(The input begins)

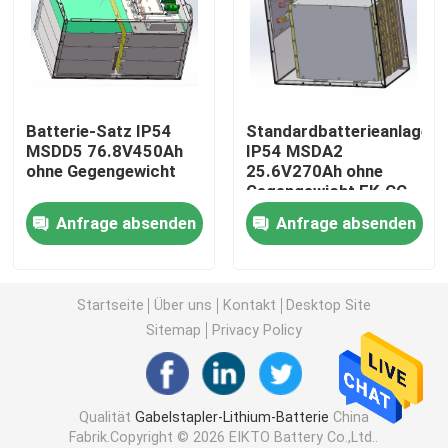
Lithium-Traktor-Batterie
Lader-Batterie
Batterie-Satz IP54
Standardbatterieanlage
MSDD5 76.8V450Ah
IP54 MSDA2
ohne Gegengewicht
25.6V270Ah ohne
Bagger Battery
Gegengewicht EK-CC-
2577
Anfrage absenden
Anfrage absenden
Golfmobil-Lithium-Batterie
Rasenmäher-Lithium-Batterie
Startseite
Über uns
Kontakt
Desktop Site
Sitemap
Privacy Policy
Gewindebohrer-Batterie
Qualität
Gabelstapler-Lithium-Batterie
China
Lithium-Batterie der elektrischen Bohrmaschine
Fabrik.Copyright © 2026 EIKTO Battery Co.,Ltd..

(The input ends)
(The input begins)

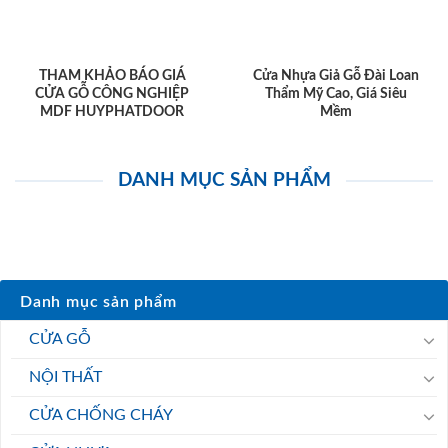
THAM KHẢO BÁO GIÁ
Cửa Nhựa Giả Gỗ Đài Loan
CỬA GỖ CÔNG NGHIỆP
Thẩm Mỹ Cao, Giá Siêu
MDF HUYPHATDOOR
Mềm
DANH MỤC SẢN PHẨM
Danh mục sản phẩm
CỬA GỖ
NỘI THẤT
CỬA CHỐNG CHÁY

(The input ends)

Given the data above, transcribe exactly the lines from the one containing "Standardbatterieanlage" down to the one containing "Fabrik.Copyright © 2026", and no others.

Answer box >>
Standardbatterieanlage
MSDD5 76.8V450Ah
IP54 MSDA2
ohne Gegengewicht
25.6V270Ah ohne
Bagger Battery
Gegengewicht EK-CC-
2577
Anfrage absenden
Anfrage absenden
Golfmobil-Lithium-Batterie
Rasenmäher-Lithium-Batterie
Startseite
Über uns
Kontakt
Desktop Site
Sitemap
Privacy Policy
Gewindebohrer-Batterie
Qualität
Gabelstapler-Lithium-Batterie
China
Lithium-Batterie der elektrischen Bohrmaschine
Fabrik.Copyright © 2026 EIKTO Battery Co.,Ltd..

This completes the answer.